Here is important information about the dangerous salmonella outbreak linked to cantaloupes.


A rising outbreak of salmonella poisoning, linked to tainted whole and pre-cut cantaloupe, has caused illness in hundreds of individuals and resulted in the deaths of at least 10 people in the United States and Canada.

Officials in charge of health are cautioning individuals, stores, and dining establishments against purchasing, consuming, or serving cantaloupe without knowledge of its origin.

This is particularly crucial for people who may be more susceptible to severe sickness caused by a salmonella infection, as well as those who take care of them. Groups at high risk include young children, individuals over the age of 65, and those with compromised immune systems.

The U.S. Centers for Disease Control and Prevention is particularly worried due to the severity of the illnesses and the fact that individuals affected include those who consumed cantaloupe at childcare centers and long-term care facilities.

This is the information we have on the current outbreak:

In total, this outbreak has affected a minimum of 302 individuals in the U.S. and 153 in Canada. This includes four fatalities and 129 hospitalizations in the U.S., and six fatalities and 53 hospitalizations in Canada.

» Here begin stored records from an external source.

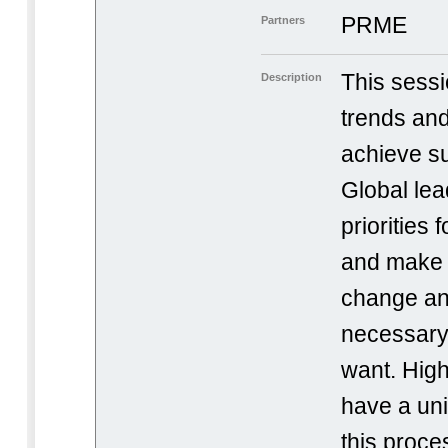
PRME
Partners
This sessi
Description
trends and
achieve s
Global lead
priorities 
and make 
change an
necessary 
want. High
have a un
this proce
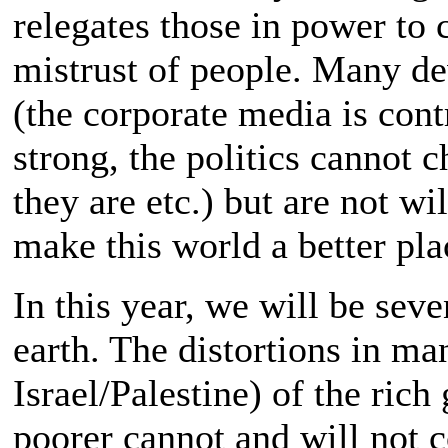
relegates those in power to
mistrust of people. Many de
(the corporate media is contr
strong, the politics cannot 
they are etc.) but are not wi
make this world a better pla
In this year, we will be sev
earth. The distortions in ma
Israel/Palestine) of the rich
poorer cannot and will not c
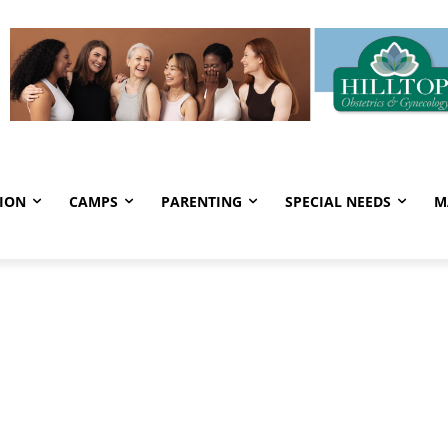
ION
CAMPS
PARENTING
SPECIAL NEEDS
M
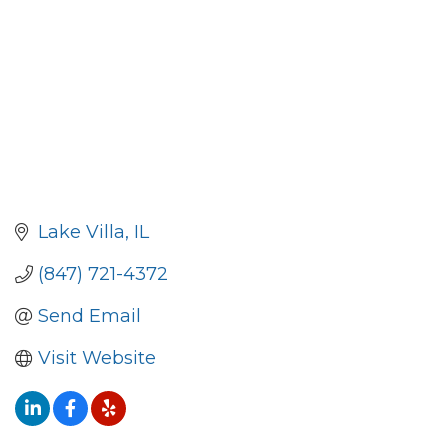
Lake Villa
IL
(847) 721-4372
Send Email
Visit Website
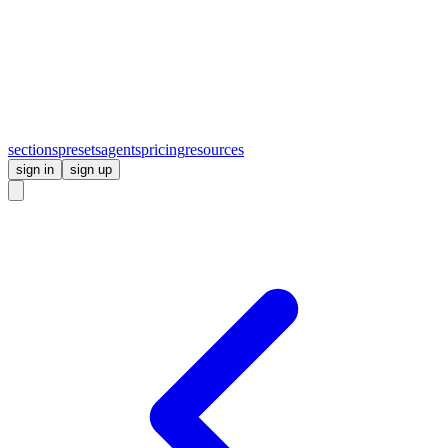
sections
presets
agents
pricing
resources
sign in
sign up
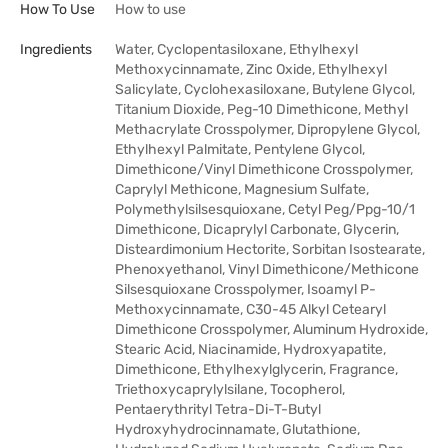
How To Use
How to use
Ingredients
Water, Cyclopentasiloxane, Ethylhexyl
Methoxycinnamate, Zinc Oxide, Ethylhexyl
Salicylate, Cyclohexasiloxane, Butylene Glycol,
Titanium Dioxide, Peg-10 Dimethicone, Methyl
Methacrylate Crosspolymer, Dipropylene Glycol,
Ethylhexyl Palmitate, Pentylene Glycol,
Dimethicone/Vinyl Dimethicone Crosspolymer,
Caprylyl Methicone, Magnesium Sulfate,
Polymethylsilsesquioxane, Cetyl Peg/Ppg-10/1
Dimethicone, Dicaprylyl Carbonate, Glycerin,
Disteardimonium Hectorite, Sorbitan Isostearate,
Phenoxyethanol, Vinyl Dimethicone/Methicone
Silsesquioxane Crosspolymer, Isoamyl P-
Methoxycinnamate, C30-45 Alkyl Cetearyl
Dimethicone Crosspolymer, Aluminum Hydroxide,
Stearic Acid, Niacinamide, Hydroxyapatite,
Dimethicone, Ethylhexylglycerin, Fragrance,
Triethoxycaprylylsilane, Tocopherol,
Pentaerythrityl Tetra-Di-T-Butyl
Hydroxyhydrocinnamate, Glutathione,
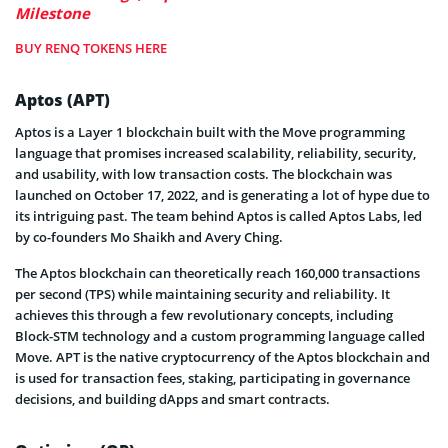
Milestone
BUY RENQ TOKENS HERE
Aptos (APT)
Aptos is a Layer 1 blockchain built with the Move programming
language that promises increased scalability, reliability, security,
and usability, with low transaction costs. The blockchain was
launched on October 17, 2022, and is generating a lot of hype due to
its intriguing past. The team behind Aptos is called Aptos Labs, led
by co-founders Mo Shaikh and Avery Ching.
The Aptos blockchain can theoretically reach 160,000 transactions
per second (TPS) while maintaining security and reliability. It
achieves this through a few revolutionary concepts, including
Block-STM technology and a custom programming language called
Move. APT is the native cryptocurrency of the Aptos blockchain and
is used for transaction fees, staking, participating in governance
decisions, and building dApps and smart contracts.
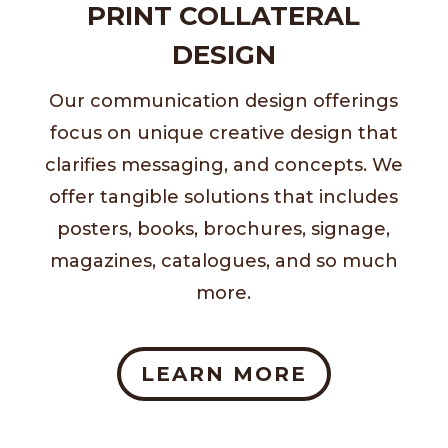
PRINT COLLATERAL
DESIGN
Our communication design offerings
focus on unique creative design that
clarifies messaging, and concepts. We
offer tangible solutions that includes
posters, books, brochures, signage,
magazines, catalogues, and so much
more.
LEARN MORE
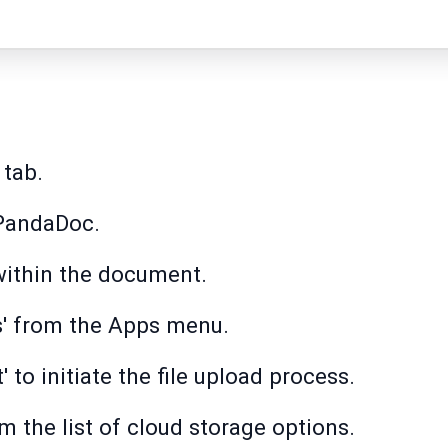
 tab.
PandaDoc.
 within the document.
s' from the Apps menu.
 to initiate the file upload process.
m the list of cloud storage options.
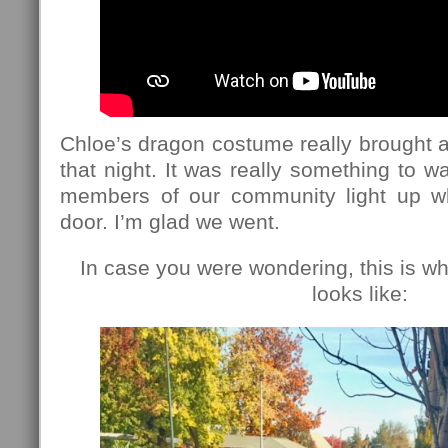
Chloe’s dragon costume really brought a 
that night. It was really something to w
members of our community light up 
door. I’m glad we went.
In case you were wondering, this is wh
looks like:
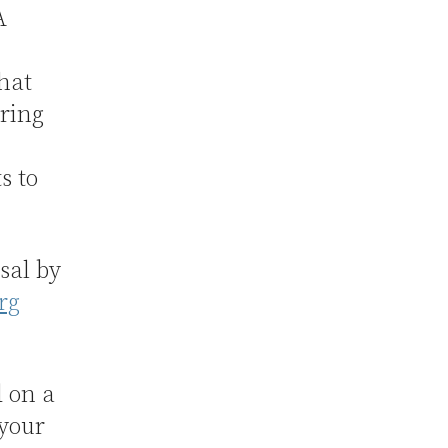
A
hat
uring
s to
sal by
rg
d on a
 your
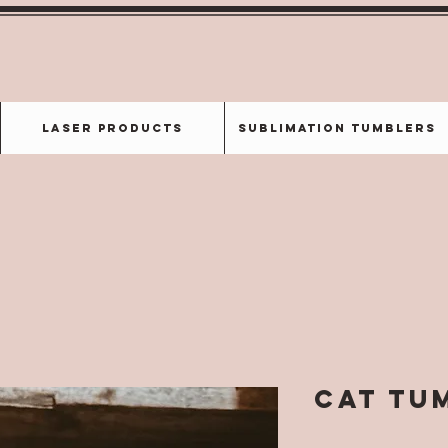
Laser Products
Sublimation Tumblers
CAT Tu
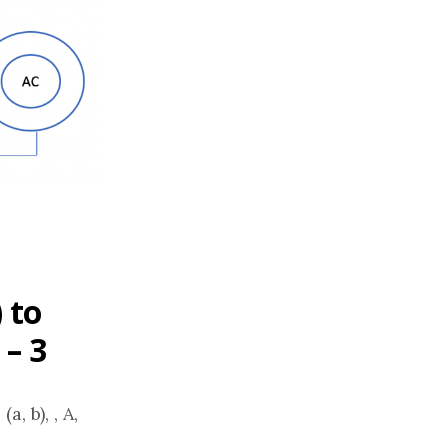
 to
 – 3
, b), , A,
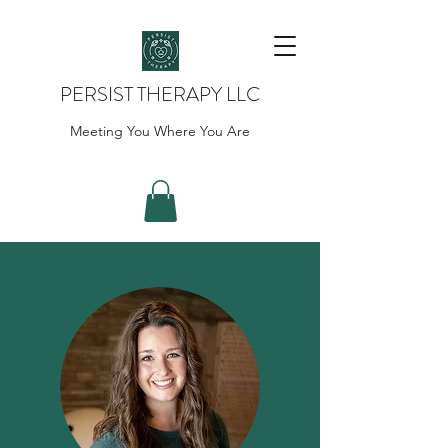
PERSIST THERAPY LLC
Meeting You Where You Are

The initial case in the United States was reported on October 16 by the CDC. The most recent case was identified on November 28. Canadian health authorities stated that individuals became ill between mid-October and mid-November.

The initial recalls were released on November 6 in the United States, as reported by the Food and Drug Administration. Subsequent recalls for both whole and sliced fruit have also been issued.

Over 36,000 boxes or cases of cantaloupe have been recalled due to an outbreak involving two brands, Malichita and Rudy, grown in the Sonora area of Mexico. These fruits were imported by Sofia Produce LLC, also known as TruFresh, and Pacific Trellis Fruit LLC, from Nogales, Arizona and Los Angeles respectively.

The melon-packing plant linked to the outbreak was temporarily shut down by Mexican health authorities on December 15.

Approximately 33% of food for human consumption that falls under FDA regulation is brought into the United States from Mexico, with approximately 60% being fresh produce imports. On average, Americans consume around 6 pounds of cantaloupe per year, as reported by the U.S. Department of Agriculture.

Health authorities in the United States and Canada are currently conducting an investigation, however, cantaloupes are typically susceptible to contamination due to their netted exterior and uneven, rough rinds which can make it challenging to eliminate bacteria.

The bacteria Salmonella can be found in the intestines of animals and can easily spread to fruit if their feces come into contact with it in the field. Contamination may occur if the water used for irrigation or cleaning and cooling the melons is contaminated.

According to the FDA, contamination can occur due to inadequate hygiene practices by workers, the presence of pests in packaging facilities, and improper cleaning and sanitation of equipment.

Trevor Suslow, a retired professor from the University of California, Davis and a consultant for produce safety, mentioned that the Mexican growing region experienced severe storms and hurricanes in the later part of summer and early autumn, potentially causing flooding which could impact production.

After being contaminated, the melons’ textured outer layer provides a source of nutrients that can facilitate the growth of salmonella bacteria, according to Suslow.

If the cantaloupe is exposed to mold or becomes damaged, bacteria may transfer from the outer layer of the rind to the inner layers or even into the flesh. Additionally, when the fruit is cut, whether in a home kitchen, grocery store, or processing plant, the bacteria can easily spread to the flesh.

Sliced fruit in a container or clamshell packaging can contain bacteria. If the fruit is not properly refrigerated, the bacteria can multiply.

It can be challenging to eliminate harmful bacteria from cantaloupes in a home setting. Specialists in food safety suggest washing whole melons with cool water and using a clean produce brush to scrub them before ensuring they are completely dry.

According to Suslow, a quick blanching of cantaloupes in hot water is an alternative approach. Additionally, a study by Purdue University revealed that using common household products like diluted vinegar and iodine can effectively decrease surface salmonella contamination by 99%.

A Purdue University food scientist, Amanda Deering, suggests that individuals at a high risk should steer clear of cantaloupe, especially pre-cut ones, particularly during an outbreak.

She emphasized the importance of recognizing that certain foods can have a significant impact on one’s health.

She stated that as consumers, we simply trust that our food is secure. One would not want to believe that a cantaloupe could be the cause of one’s demise.